■ What is being asked:
Copy out, from the entries below, each line that holds the string "file".

-- Opening Marker --

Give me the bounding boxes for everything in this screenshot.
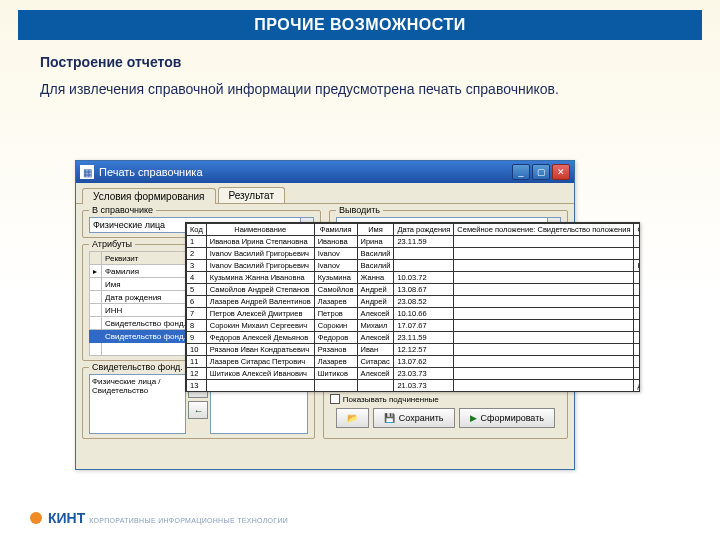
table-row: 4Кузьмина Жанна ИвановнаКузьминаЖанна10.…: [187, 272, 641, 284]
selection-list[interactable]: Физические лица / Свидетельство: [89, 374, 186, 434]
titlebar: ▦ Печать справочника _ ▢ ✕: [76, 161, 574, 183]
table-row: 11Лазарев Ситарас ПетровичЛазаревСитарас…: [187, 356, 641, 368]
chk-subordinates[interactable]: Показывать подчиненные: [330, 394, 439, 404]
open-button[interactable]: 📂: [336, 408, 369, 428]
section-title: Построение отчетов: [40, 54, 720, 70]
output-group-label: Выводить: [336, 205, 383, 215]
disk-icon: 💾: [384, 413, 395, 423]
close-button[interactable]: ✕: [552, 164, 570, 180]
table-row: 9Федоров Алексей ДемьяновФедоровАлексей2…: [187, 332, 641, 344]
table-row: 7Петров Алексей ДмитриевПетровАлексей10.…: [187, 308, 641, 320]
table-row: 3Ivanov Василий ГригорьевичIvanovВасилий…: [187, 260, 641, 272]
table-row: 10Рязанов Иван КондратьевичРязановИван12…: [187, 344, 641, 356]
report-col-status2: Семейное положение: Дети: [634, 224, 640, 236]
brand-name: КИНТ: [48, 510, 85, 526]
move-left-button[interactable]: ←: [188, 401, 208, 419]
tab-result[interactable]: Результат: [218, 187, 285, 203]
table-row: 8Сорокин Михаил СергеевичСорокинМихаил17…: [187, 320, 641, 332]
report-col-status1: Семейное положение: Свидетельство положе…: [454, 224, 634, 236]
minimize-button[interactable]: _: [512, 164, 530, 180]
maximize-button[interactable]: ▢: [532, 164, 550, 180]
brand-sub: КОРПОРАТИВНЫЕ ИНФОРМАЦИОННЫЕ ТЕХНОЛОГИИ: [89, 517, 288, 524]
table-row: 6Лазарев Андрей ВалентиновЛазаревАндрей2…: [187, 296, 641, 308]
play-icon: ▶: [470, 413, 477, 423]
report-col-name: Наименование: [206, 224, 314, 236]
report-table: Код Наименование Фамилия Имя Дата рожден…: [186, 223, 640, 392]
report-col-code: Код: [187, 224, 207, 236]
page-banner: ПРОЧИЕ ВОЗМОЖНОСТИ: [18, 10, 702, 40]
section-text: Для извлечения справочной информации пре…: [40, 80, 680, 98]
report-col-surname: Фамилия: [314, 224, 357, 236]
table-row: 12Шитиков Алексей ИвановичШитиковАлексей…: [187, 368, 641, 380]
table-row: 1Иванова Ирина СтепановнаИвановаИрина23.…: [187, 236, 641, 248]
run-button[interactable]: ▶Сформировать: [459, 408, 555, 428]
table-row: 1321.03.73дата: [187, 380, 641, 392]
folder-icon: 📂: [347, 413, 358, 423]
footer-logo: КИНТ КОРПОРАТИВНЫЕ ИНФОРМАЦИОННЫЕ ТЕХНОЛ…: [30, 510, 288, 526]
report-col-firstname: Имя: [357, 224, 394, 236]
attributes-group-label: Атрибуты: [89, 239, 135, 249]
table-row: 5Самойлов Андрей СтепановСамойловАндрей1…: [187, 284, 641, 296]
table-row: 2Ivanov Василий ГригорьевичIvanovВасилий: [187, 248, 641, 260]
logo-icon: [30, 512, 42, 524]
source-group-label: В справочнике: [89, 205, 156, 215]
tabs: Условия формирования Результат: [76, 183, 574, 204]
app-icon: ▦: [80, 165, 94, 179]
save-button[interactable]: 💾Сохранить: [373, 408, 455, 428]
report-col-birthdate: Дата рождения: [394, 224, 454, 236]
window-title: Печать справочника: [99, 166, 203, 178]
tab-conditions[interactable]: Условия формирования: [82, 188, 216, 204]
list-item[interactable]: Физические лица / Свидетельство: [92, 377, 183, 395]
report-preview: Код Наименование Фамилия Имя Дата рожден…: [185, 222, 640, 392]
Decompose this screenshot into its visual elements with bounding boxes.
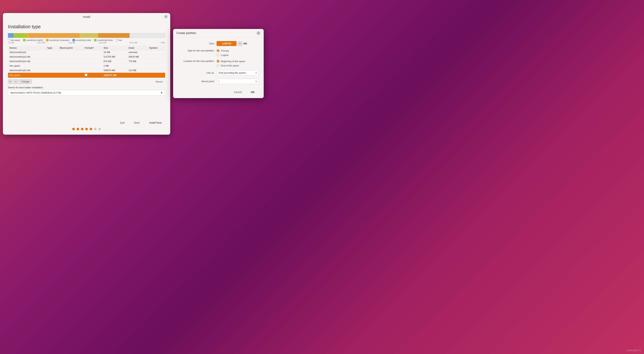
cell-device-selected: free space xyxy=(8,73,46,78)
type-primary-label: Primary xyxy=(221,49,229,52)
table-row[interactable]: /dev/nvme0n1p3 ntfs 213755 MB 50819 MB xyxy=(8,55,165,59)
legend-free-space: free space xyxy=(8,39,20,41)
back-button[interactable]: Back xyxy=(130,120,143,126)
size-label: Size: xyxy=(178,42,214,45)
location-row: Location for the new partition: Beginnin… xyxy=(178,60,258,67)
size-minus-button[interactable]: − xyxy=(238,41,242,46)
table-row[interactable]: /dev/nvme0n1p5 ntfs 536870 MB 113 MB xyxy=(8,68,165,73)
legend-label-fat32: nvme0n1p1 (fat32) xyxy=(26,39,43,41)
progress-dots xyxy=(8,128,165,132)
location-beginning-option[interactable]: Beginning of this space xyxy=(216,60,245,63)
legend-label-ntfs3: nvme0n1p3 (ntfs) xyxy=(76,39,91,41)
col-type: Type xyxy=(46,46,58,50)
dialog-titlebar: Create partition ✕ xyxy=(173,29,264,37)
cell-system xyxy=(148,50,165,55)
cell-mount-selected xyxy=(58,73,83,78)
add-partition-button[interactable]: + xyxy=(8,79,13,84)
cell-mount xyxy=(58,68,83,73)
mount-row: Mount point: / ▼ xyxy=(178,79,258,84)
bootloader-select[interactable]: /dev/nvme0n1 YMTC PC411-2048GB-B (2.0 TB… xyxy=(8,90,165,96)
bar-ntfs4 xyxy=(80,33,98,38)
type-row: Type for the new partition: Primary Logi… xyxy=(178,49,258,56)
location-end-label: End of this space xyxy=(221,64,239,67)
col-device: Device xyxy=(8,46,46,50)
cell-system xyxy=(148,68,165,73)
dialog-title: Create partition xyxy=(176,31,196,35)
progress-dot-5 xyxy=(90,128,92,130)
cell-type-selected xyxy=(46,73,58,78)
location-beginning-label: Beginning of this space xyxy=(221,60,245,63)
progress-dot-2 xyxy=(76,128,79,130)
cell-used xyxy=(127,64,148,68)
col-format: Format? xyxy=(83,46,102,50)
size-label-2: 104.9 MB xyxy=(37,42,45,44)
cell-format xyxy=(83,64,102,68)
cell-type xyxy=(46,59,58,64)
table-controls: + − Change Revert xyxy=(8,79,165,84)
cell-system xyxy=(148,55,165,59)
cell-type xyxy=(46,64,58,68)
close-button[interactable]: ✕ xyxy=(164,15,168,18)
col-mount: Mount point xyxy=(58,46,83,50)
type-primary-option[interactable]: Primary xyxy=(216,49,229,52)
install-now-button[interactable]: Install Now xyxy=(146,120,165,126)
revert-button[interactable]: Revert xyxy=(153,80,165,84)
use-as-select[interactable]: Ext4 journaling file system xyxy=(216,70,258,75)
remove-partition-button[interactable]: − xyxy=(14,79,18,84)
window-footer: Quit Back Install Now xyxy=(3,118,170,135)
cell-mount xyxy=(58,64,83,68)
mount-select[interactable]: / xyxy=(216,79,258,84)
mount-select-container: / ▼ xyxy=(216,79,258,84)
progress-dot-3 xyxy=(81,128,84,130)
table-row[interactable]: /dev/nvme0n1p2 16 MB unknown xyxy=(8,50,165,55)
legend-ntfs3: nvme0n1p3 (ntfs) xyxy=(72,39,91,41)
cancel-button[interactable]: Cancel xyxy=(230,89,245,95)
cell-size: 536870 MB xyxy=(102,68,127,73)
cell-format xyxy=(83,68,102,73)
cell-format xyxy=(83,55,102,59)
type-logical-label: Logical xyxy=(221,54,228,56)
cell-device: free space xyxy=(8,64,46,68)
legend-dot-unknown xyxy=(46,39,48,41)
bootloader-select-wrapper: /dev/nvme0n1 YMTC PC411-2048GB-B (2.0 TB… xyxy=(8,90,165,96)
use-as-select-container: Ext4 journaling file system ▼ xyxy=(216,70,258,75)
type-logical-radio[interactable] xyxy=(216,53,220,56)
ok-button[interactable]: OK xyxy=(247,89,258,95)
cell-device: /dev/nvme0n1p3 ntfs xyxy=(8,55,46,59)
location-beginning-radio[interactable] xyxy=(216,60,220,63)
cell-device: /dev/nvme0n1p5 ntfs xyxy=(8,68,46,73)
table-row[interactable]: /dev/nvme0n1p4 ntfs 870 MB 776 MB xyxy=(8,59,165,64)
table-row-selected[interactable]: free space 1296787 MB xyxy=(8,73,165,78)
cell-used: 776 MB xyxy=(127,59,148,64)
cell-size: 213755 MB xyxy=(102,55,127,59)
dialog-close-button[interactable]: ✕ xyxy=(256,31,260,35)
table-row[interactable]: free space 1 MB xyxy=(8,64,165,68)
cell-type xyxy=(46,50,58,55)
type-logical-option[interactable]: Logical xyxy=(216,53,229,56)
change-partition-button[interactable]: Change xyxy=(19,79,32,84)
legend-fat32: nvme0n1p1 (fat32) xyxy=(23,39,43,41)
legend-dot-ntfs3 xyxy=(72,39,75,41)
size-input[interactable] xyxy=(216,41,236,46)
location-end-radio[interactable] xyxy=(216,64,220,67)
format-checkbox[interactable] xyxy=(85,74,87,76)
cell-mount xyxy=(58,55,83,59)
col-size: Size xyxy=(102,46,127,50)
size-input-group: − MB xyxy=(216,41,247,46)
legend-label-free2: free xyxy=(118,39,122,41)
location-end-option[interactable]: End of this space xyxy=(216,64,245,67)
use-as-label: Use as: xyxy=(178,71,214,74)
window-content: Installation type free space nvme0n xyxy=(3,20,170,118)
cell-used-selected xyxy=(127,73,148,78)
cell-format xyxy=(83,59,102,64)
watermark: CSDN @星天.月 xyxy=(626,349,641,352)
cell-system xyxy=(148,59,165,64)
partition-table: Device Type Mount point Format? Size Use… xyxy=(8,46,165,78)
cell-size-selected: 1296787 MB xyxy=(102,73,127,78)
bootloader-section: Device for boot loader installation: /de… xyxy=(8,86,165,96)
cell-mount xyxy=(58,50,83,55)
type-options: Primary Logical xyxy=(216,49,229,56)
cell-device: /dev/nvme0n1p4 ntfs xyxy=(8,59,46,64)
quit-button[interactable]: Quit xyxy=(116,120,128,126)
type-primary-radio[interactable] xyxy=(216,49,220,52)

-- Closing Marker --

■ Exercise result:
use-as-select[interactable]: Ext4 journaling file system xyxy=(216,70,258,75)
use-as-select-container: Ext4 journaling file system ▼ xyxy=(216,70,258,75)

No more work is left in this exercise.